4.4. Strengths and limitations
To the best of our knowledge, this is the first systematic review and meta-analysis that address the effect of exercise on AF burden and symptoms. Additionally, the effect of exercise has been studied considering the influence of training variables, such as the aerobic exercise method or exercise modality. In this regard, studies were carefully classified based on the exercise intervention characteristics, regardless of the definition given by the authors in the study. Besides, studies conducting other type of physical therapies (e.g., yoga and inspiratory muscle training) were excluded to diminish intervention heterogeneity. Finally, we have also taken into account the influence of the type of AF on the exercise-induced effect, which had not been addressed previously. On the other hand, some limitations need to be highlighted.
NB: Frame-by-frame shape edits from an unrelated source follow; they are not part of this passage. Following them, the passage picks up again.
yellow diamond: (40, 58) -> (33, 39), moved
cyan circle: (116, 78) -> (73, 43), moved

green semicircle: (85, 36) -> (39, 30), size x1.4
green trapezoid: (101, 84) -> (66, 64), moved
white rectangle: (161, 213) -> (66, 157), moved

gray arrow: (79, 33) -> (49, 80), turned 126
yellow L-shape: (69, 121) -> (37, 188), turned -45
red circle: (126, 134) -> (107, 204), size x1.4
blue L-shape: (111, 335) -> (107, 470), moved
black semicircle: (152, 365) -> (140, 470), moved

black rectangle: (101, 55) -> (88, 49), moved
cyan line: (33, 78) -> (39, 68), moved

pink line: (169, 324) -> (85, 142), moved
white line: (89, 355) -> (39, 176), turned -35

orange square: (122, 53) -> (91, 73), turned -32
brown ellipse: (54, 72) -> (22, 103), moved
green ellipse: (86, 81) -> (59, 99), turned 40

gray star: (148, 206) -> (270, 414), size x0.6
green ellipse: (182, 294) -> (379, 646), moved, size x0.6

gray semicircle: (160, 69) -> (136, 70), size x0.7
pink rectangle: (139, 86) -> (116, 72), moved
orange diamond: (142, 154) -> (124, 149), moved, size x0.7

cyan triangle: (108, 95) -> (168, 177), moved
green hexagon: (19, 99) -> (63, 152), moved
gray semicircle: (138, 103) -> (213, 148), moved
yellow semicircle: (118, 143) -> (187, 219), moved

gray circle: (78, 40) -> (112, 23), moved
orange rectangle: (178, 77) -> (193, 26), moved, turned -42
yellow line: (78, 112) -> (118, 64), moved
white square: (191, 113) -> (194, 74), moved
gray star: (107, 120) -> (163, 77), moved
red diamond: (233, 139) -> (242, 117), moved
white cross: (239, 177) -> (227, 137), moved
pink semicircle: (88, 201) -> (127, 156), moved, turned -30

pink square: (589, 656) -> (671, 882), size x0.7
Firstly, the number of studies included was low, which prevented us from conducting meta-analysis of variables such as AF burden and symptoms. Secondly, the results of subgroup analyses should be interpreted with caution due to the low number of included studies. Thirdly, there is inconsistency in the definition of training programmes across the studies included in our review; for instance, some studies describe their interventions as HIIE but do not conform to the standard HIIE protocols. Finally, the influence of other potential moderator variables was not tested.